I am interested to find out more about the Public Consultation. What is it?
Thank you. -
For actual pools, Blackheath is the place. It has three, one with a duck island. Near there is Morden College Alms Houses. Over the heath is the wall of Greenwich Park, which has a hidden deer enclosure and The Maritime Museum at the top, with the Meridien line running through. If you go at noon, the enormous ball on the roof shoots up (hydraulic) and slowly sinks back. Next to it is General Wolfe's statue, where you look down past the boating pond to the Royal Naval College, Greenwich University, Cutty Sark, Water Ferry, Foot tunnel under the Thames . That is all at the big loop of the Thames.

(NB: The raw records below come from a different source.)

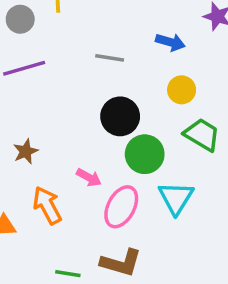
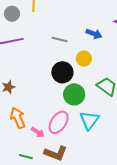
yellow circle: (182, 90) -> (84, 59), moved
pink arrow: (89, 177) -> (38, 132), moved

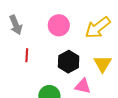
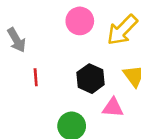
pink circle: (59, 25) -> (80, 21), moved

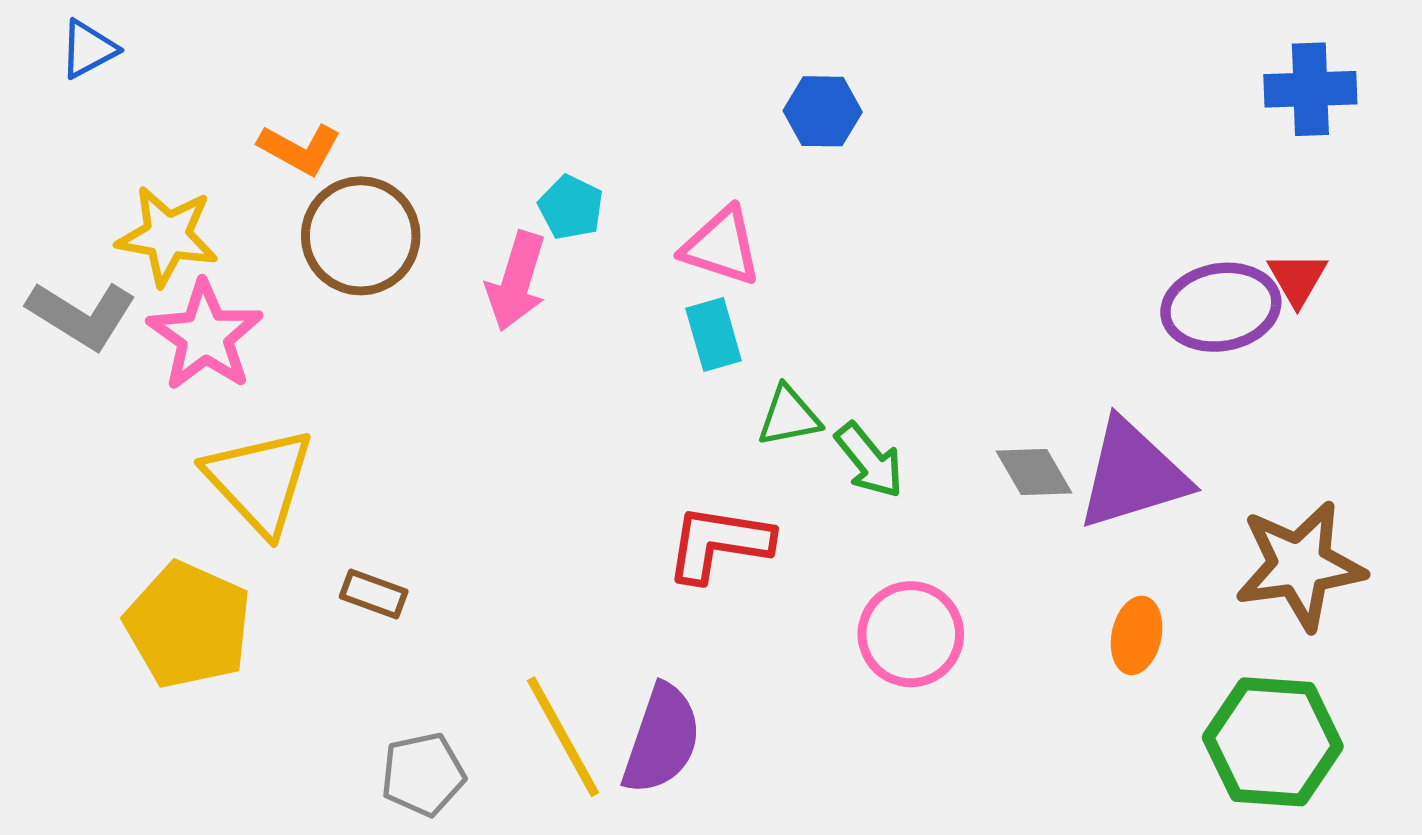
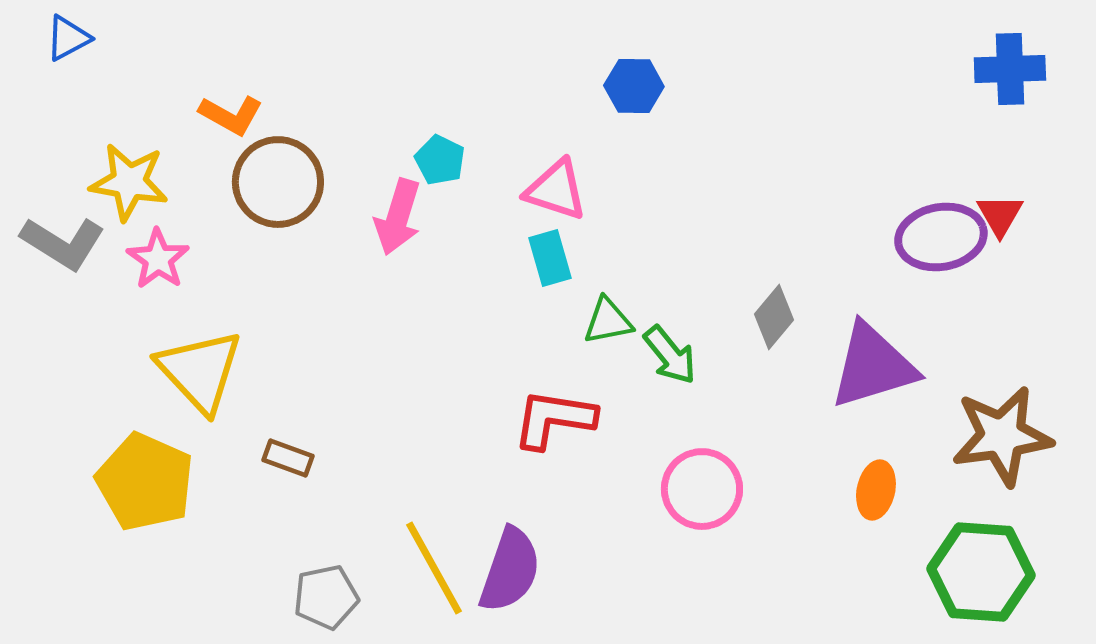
pink star: (205, 336) -> (158, 259), size x0.7
gray diamond: (1034, 472) -> (774, 317), moved, turned 70

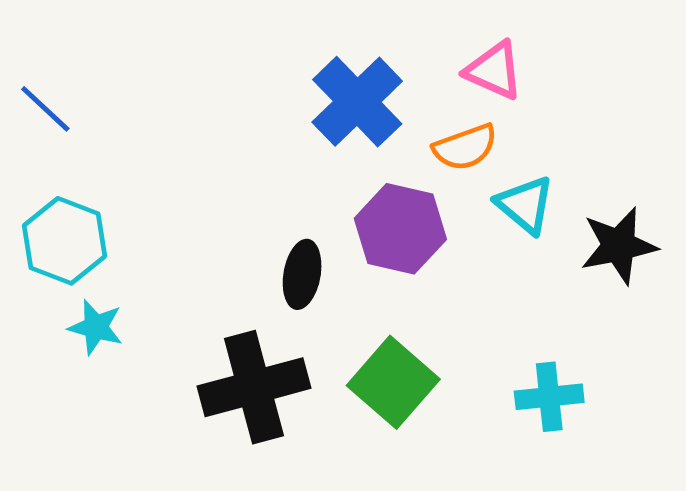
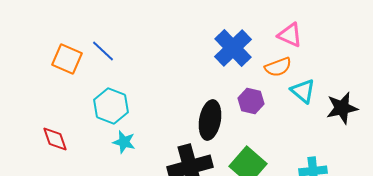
purple hexagon: (400, 229) -> (251, 101), size x0.7
black ellipse: (302, 274) -> (210, 120), size x1.4

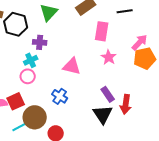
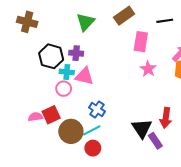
black hexagon: (16, 24) -> (51, 56), moved
cyan cross: (31, 60) -> (67, 72), turned 32
pink triangle: (72, 66) -> (84, 76), moved
purple rectangle: (108, 94) -> (155, 141), moved
cyan line: (21, 126) -> (92, 130), moved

You see O2 too. To the right of the river is Woolwich free Ferry, and the Thames Barrier. At the higher level, on the way to Woolwich, is a Jacobean building called Charlton House, used as a library. The Park also has Rangers House and Queens House. Henry the 8th liked to chase either deer or ladies in the area. If you live near Lewisham, go to Horniman Museum at Forest Hill, and look at the basement aquarium and the Butterfly House, when they open again.
The pool called Peter Pans Pool had a miniature fun fair for years, generations in fact. That's why all locals and older people still call it Peter Pan's. Homebase did away with the fair, for a car park. It will probably officially just be called Homebase now, and it is known nowadays more for the fibre glass couple on a bench.
Will you be working or learning at the college? A little way further is Goldsmiths College. Further beyond that is Peckham then Camberwell Art College. A lot goes on in South (used to be pronounced Saahf ) London, but North of the river is a foreign land. The strange people who live there always looked down their noses. At one time, in the last century, there even had to be an Amending Act of Parliament to instruct the Carriage Office to order black cab drivers to accept fares to cross the river, they were so reluctant!.